**TASK DATA:**
──────────

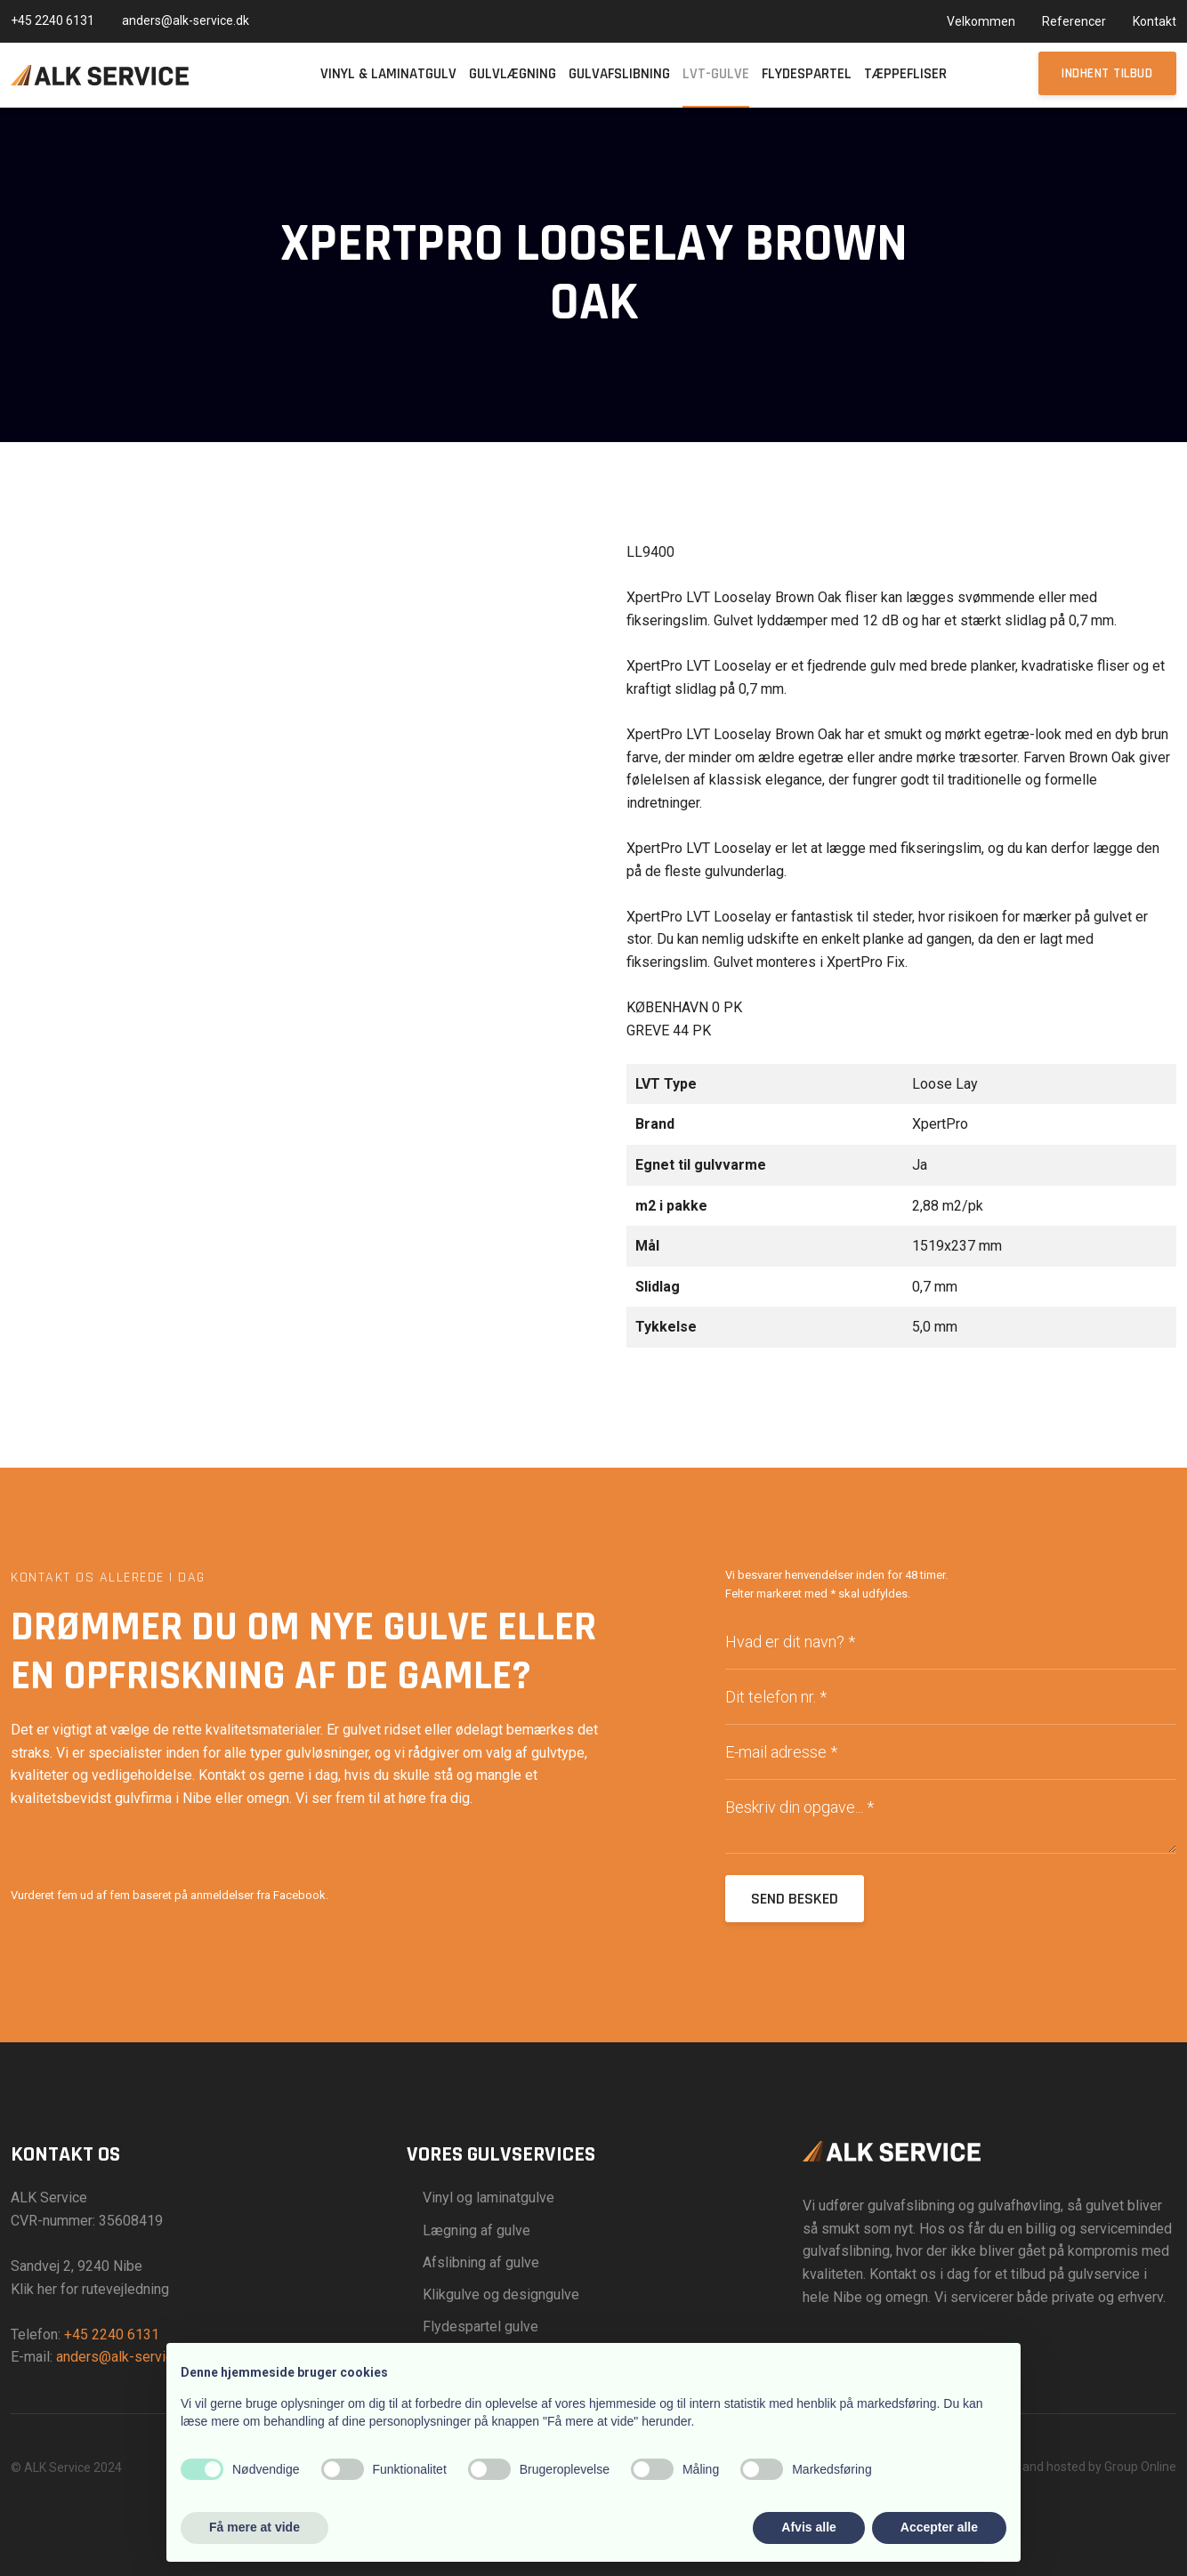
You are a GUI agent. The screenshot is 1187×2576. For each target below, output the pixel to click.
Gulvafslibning (619, 74)
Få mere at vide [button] (254, 2527)
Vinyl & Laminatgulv (388, 74)
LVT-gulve (715, 74)
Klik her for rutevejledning (90, 2289)
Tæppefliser (905, 74)
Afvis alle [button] (808, 2527)
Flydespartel (807, 74)
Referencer (1074, 21)
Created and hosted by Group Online (1075, 2466)
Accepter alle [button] (939, 2527)
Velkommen (981, 21)
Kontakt (1154, 21)
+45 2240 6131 (111, 2334)
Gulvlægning (512, 74)
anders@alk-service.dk (127, 2356)
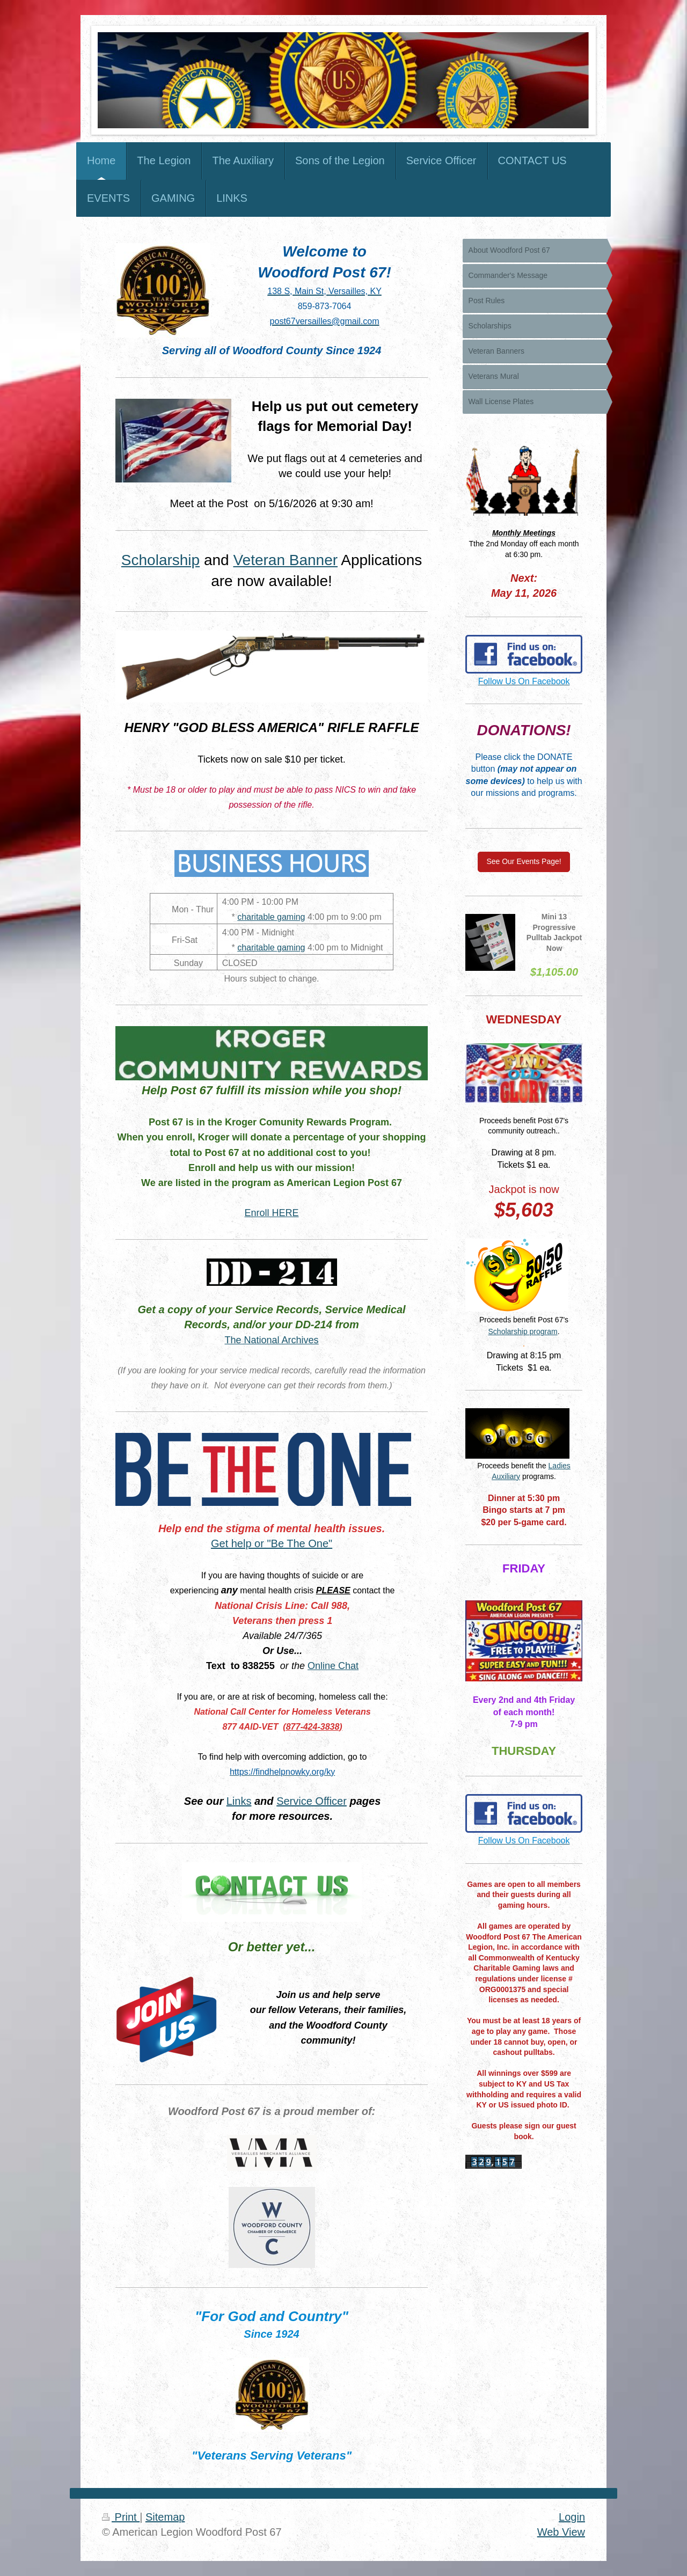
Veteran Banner (285, 560)
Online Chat (333, 1665)
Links (239, 1801)
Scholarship (160, 560)
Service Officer (311, 1801)
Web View (561, 2532)
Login (572, 2517)
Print (121, 2517)
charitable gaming (271, 916)
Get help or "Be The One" (271, 1543)
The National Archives (272, 1340)
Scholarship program (523, 1331)
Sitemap (165, 2517)
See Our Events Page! (523, 861)
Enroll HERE (272, 1213)
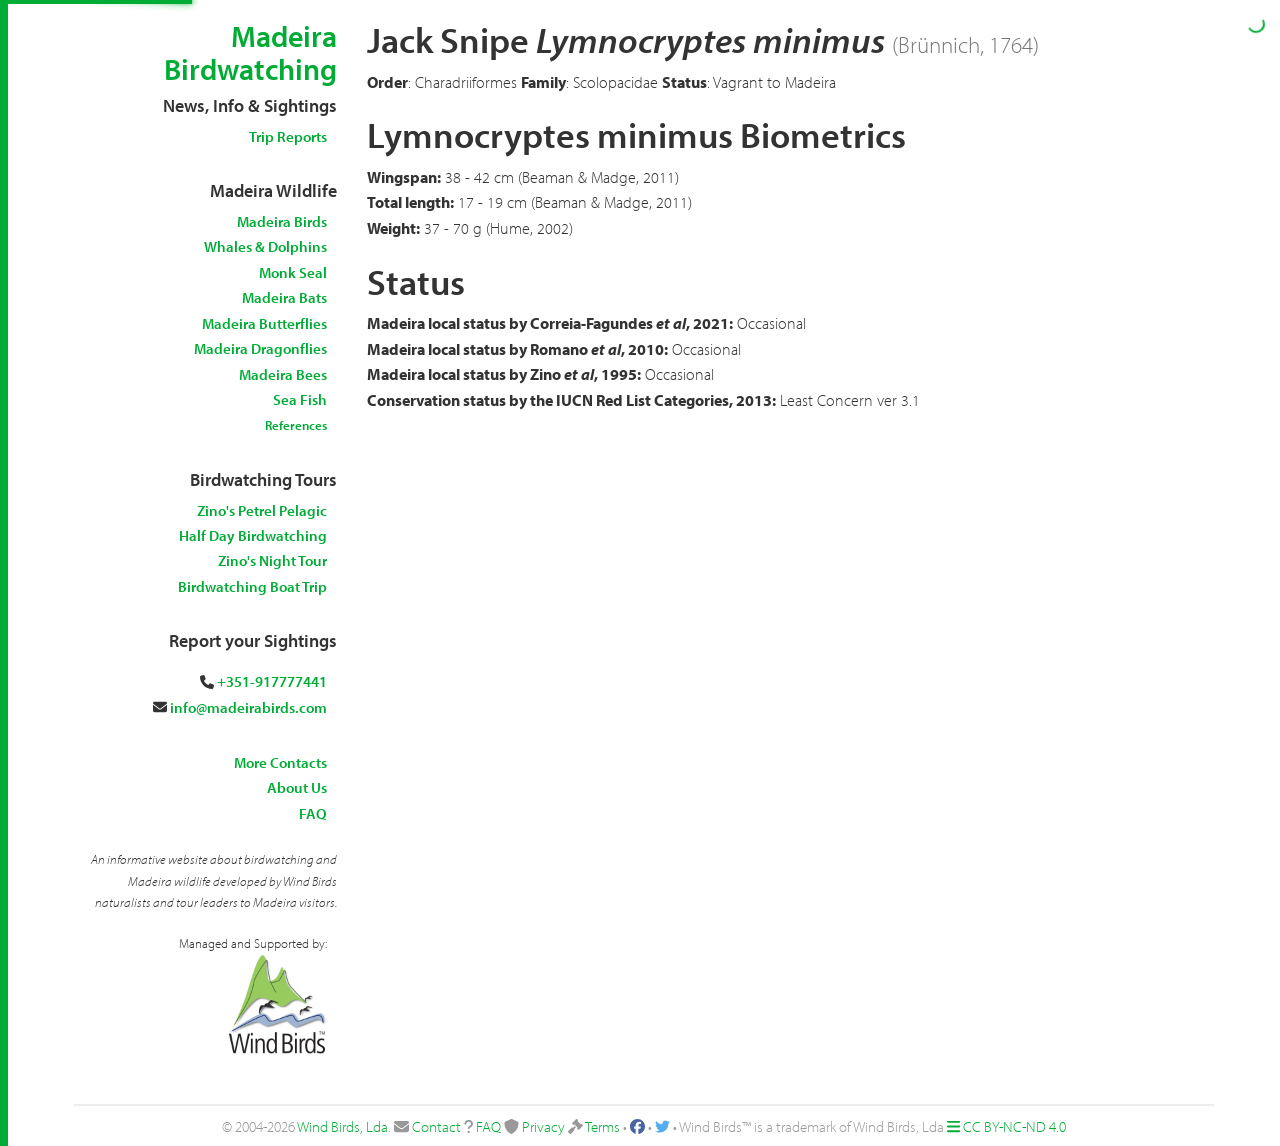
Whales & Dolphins (265, 246)
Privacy (543, 1126)
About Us (297, 787)
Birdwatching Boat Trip (252, 586)
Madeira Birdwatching (250, 52)
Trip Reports (288, 136)
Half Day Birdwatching (253, 535)
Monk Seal (293, 272)
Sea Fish (300, 399)
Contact (436, 1126)
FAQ (313, 813)
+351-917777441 (272, 681)
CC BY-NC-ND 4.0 (1014, 1126)
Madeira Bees (283, 374)
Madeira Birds (282, 221)
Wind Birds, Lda (342, 1126)
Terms (602, 1126)
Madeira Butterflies (264, 323)
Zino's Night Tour (272, 560)
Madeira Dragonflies (260, 348)
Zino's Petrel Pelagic (262, 510)
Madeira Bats (284, 297)
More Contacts (280, 762)
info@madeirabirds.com (248, 707)
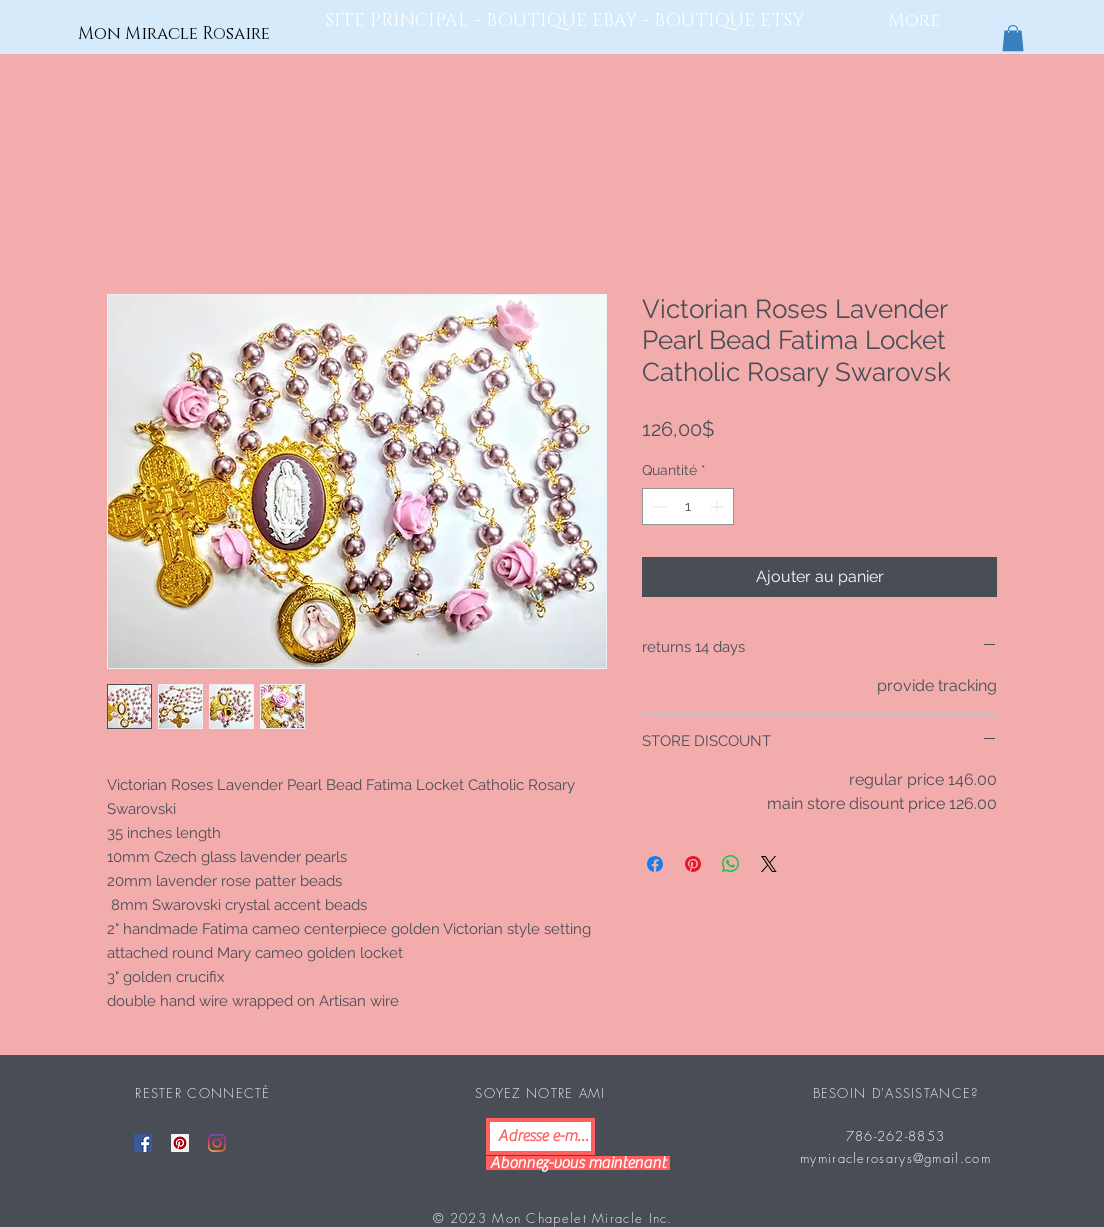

──────────

**INSTRUCTIONS FOR THE TASK:** Given the listing above, retype only the span of lines from the line with "Klik her for rutevejledning (90, 2289)" up to and including the line with "Web View (561, 2532)", exactly as it stands and without pictures.

**TASK RESPONSE:**
Klik her for rutevejledning (90, 2289)
Tæppefliser (905, 74)
Afvis alle [button] (808, 2527)
Flydespartel (807, 74)
Referencer (1074, 21)
Created and hosted by Group Online (1075, 2466)
Accepter alle [button] (939, 2527)
Velkommen (981, 21)
Kontakt (1154, 21)
+45 2240 6131 (111, 2334)
Gulvlægning (512, 74)
anders@alk-service.dk (127, 2356)
Veteran Banner (285, 560)
Online Chat (333, 1665)
Links (239, 1801)
Scholarship (160, 560)
Service Officer (311, 1801)
Web View (561, 2532)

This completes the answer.